Only the images are to be dropped; the records themselves must be repeated exactly.

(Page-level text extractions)
====

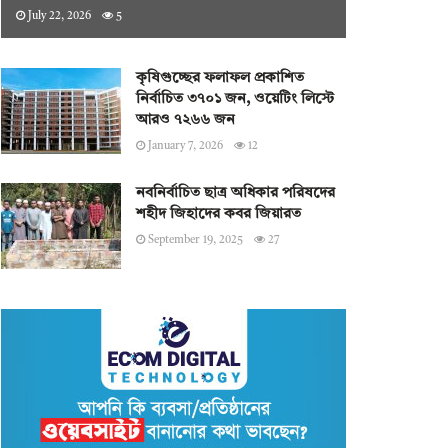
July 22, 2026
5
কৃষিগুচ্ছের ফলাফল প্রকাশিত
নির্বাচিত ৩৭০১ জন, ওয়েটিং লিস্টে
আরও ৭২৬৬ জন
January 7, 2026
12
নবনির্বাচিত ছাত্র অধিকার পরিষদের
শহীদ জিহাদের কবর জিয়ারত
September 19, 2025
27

====

§ Solution to this task
July 22, 2026
5
কৃষিগুচ্ছের ফলাফল প্রকাশিত
নির্বাচিত ৩৭০১ জন, ওয়েটিং লিস্টে
আরও ৭২৬৬ জন
January 7, 2026
12
নবনির্বাচিত ছাত্র অধিকার পরিষদের
শহীদ জিহাদের কবর জিয়ারত
September 19, 2025
27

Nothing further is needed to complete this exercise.